YOUR OBJECTIVE: Below are the records; copy every line in them that holds the string "Efron".

DATA TO PROCESS:
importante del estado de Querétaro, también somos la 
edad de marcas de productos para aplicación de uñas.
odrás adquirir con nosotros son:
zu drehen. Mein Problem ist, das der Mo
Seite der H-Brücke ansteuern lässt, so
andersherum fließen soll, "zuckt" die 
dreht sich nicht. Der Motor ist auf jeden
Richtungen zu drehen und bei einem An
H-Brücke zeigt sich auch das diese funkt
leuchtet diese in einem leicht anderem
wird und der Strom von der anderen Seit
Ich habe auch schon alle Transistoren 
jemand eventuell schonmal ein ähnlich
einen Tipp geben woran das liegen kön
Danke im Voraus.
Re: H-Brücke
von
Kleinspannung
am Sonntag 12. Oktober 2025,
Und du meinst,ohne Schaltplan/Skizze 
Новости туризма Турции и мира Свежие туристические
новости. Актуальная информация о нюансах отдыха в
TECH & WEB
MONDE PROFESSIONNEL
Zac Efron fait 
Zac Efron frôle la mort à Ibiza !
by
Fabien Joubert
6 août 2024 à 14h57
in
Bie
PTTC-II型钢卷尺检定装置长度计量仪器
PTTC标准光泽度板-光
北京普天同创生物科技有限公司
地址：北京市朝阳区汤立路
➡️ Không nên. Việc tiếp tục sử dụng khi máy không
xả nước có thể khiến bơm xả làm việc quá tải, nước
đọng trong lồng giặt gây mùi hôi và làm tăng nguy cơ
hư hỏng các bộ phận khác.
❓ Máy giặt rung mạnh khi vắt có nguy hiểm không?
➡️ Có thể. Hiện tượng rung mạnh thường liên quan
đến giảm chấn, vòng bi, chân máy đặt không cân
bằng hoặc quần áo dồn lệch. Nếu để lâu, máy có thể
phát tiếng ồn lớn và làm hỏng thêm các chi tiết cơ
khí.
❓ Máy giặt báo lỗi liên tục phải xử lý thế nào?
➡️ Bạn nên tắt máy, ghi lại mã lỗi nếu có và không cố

EXERCISE SOLUTION:
Zac Efron fait 
Zac Efron frôle la mort à Ibiza !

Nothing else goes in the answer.